Defendant next challenges the weight and sufficiency of the evidence.*fn1 In our view, however, the People established beyond a reasonable doubt that when defendant wielded his knife, he intended to use it against, or cause physical injury to, another person (see Penal Law § 265.02 [1]; § 265.01 [2]; § 120.05 [2]). Intent to cause injury can be inferred from the circumstances (see People v Ozarowski, 38 NY2d 481, 491 [1976]; People v Gonzalez, 64 AD3d 1038, 1041 [2009], lv denied 13 NY3d 796 [2009]; People v Zindle, 48 AD3d 971, 973 [2008], lv denied 10 NY3d 846 [2008]). Here, although defendant testified that he meant to use the knife only to scare off the other men, the number and type of injuries inflicted upon the victims, which include slashes to both of the Creas' necks and torsos, as well as a deep stab wound to Jonathan's shoulder, coupled with the testimony of other witnesses, establish defendant's intent to harm the Creas.

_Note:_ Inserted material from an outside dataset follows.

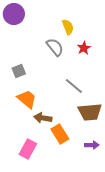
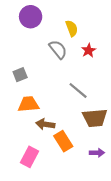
purple circle: (14, 14) -> (31, 17), moved
orange trapezoid: (27, 99) -> (28, 104), turned -45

Defendant also contends that his actions were justified to defend himself against what he reasonably believed to be deadlyphysical force by the Creas and by Cruz, who he believed to be cooperating with the Creas at the time of the incident (see Penal Law § 35.15 [1], [2] [a]). It is uncontroverted, however, that neither the Creas nor Cruz were armed, and there was evidence that defendant sustained only minor injuries. Indeed, eyewitnesses testified that the fight between defendant and the Creas was in the nature of a wrestling match. From this evidence, the factfinder could have concluded that defendant did not reasonably believe that the Creas and Cruz were using or about to use deadly physical force against him (compare People v Bloomer, 208 AD2d 1119, 1120 [1994], lv denied 85 NY2d 906 [1995] and People v Longo, 182 AD2d 1019, 1021 [1992], lv denied 80 NY2d 906 [1992], with People v Jones, 59 AD3d 864, 867 [2009]). Additionally, several witnesses testified that the fight periodically abated such that defendant could have retreated to his car, which was parked at the curb with the engine running. The ability to safely retreat will negate the justification defense (see Penal Law § 35.15 [2] [a]; People v Russell, 91 NY2d 280, 290 [1998]). Considering all of the evidence in a neutral light and according due deference "to the fact-finder's opportunity to view the witnesses, hear the testimony and observe demeanor" (People v Bleakley, 69 NY2d 490, 495 [1987]; accord People v Race, 78 AD3d 1217, 1219 [2010]), we find that the verdict was not against the weight of the evidence.

Nor are we persuaded by defendant's further arguments for reversal. His failure to move to dismiss the indictment on statutory speedy trial grounds (see CPL 30.30) effectively waived that claim (see CPL 210.20 [2]; People v Lawrence, 64 NY2d 200, 203 [1984]). His claim of prosecutorial misconduct is not supported by the record (see People v Williamson, 77 AD3d 1183, 1185 [2010]; People v Dickson, 58 AD3d 1016, 1018 [2009], lv denied 12 NY3d 852 [2009]). Moreover, he received meaningful representation; his counsel, among other things, pursued a reasonable defense, presented cogent opening and closing arguments, effectively cross-examined witnesses, made appropriate objections and secured an acquittal on the two top counts of the indictment (see People v Williamson, 77 AD3d at 1185). And finally, his sentence is not unduly harsh given the victims' injuries and his own extensive criminal history (see People v Adams, 51 AD3d 1136, 1136 [2008], lv denied 11 NY3d 784 [2008]).

Defendant's remaining contentions are unpreserved and do not warrant reversal in the interest of justice.

Rose, McCarthy and Egan Jr., JJ., concur.

ORDERED that the judgment is affirmed.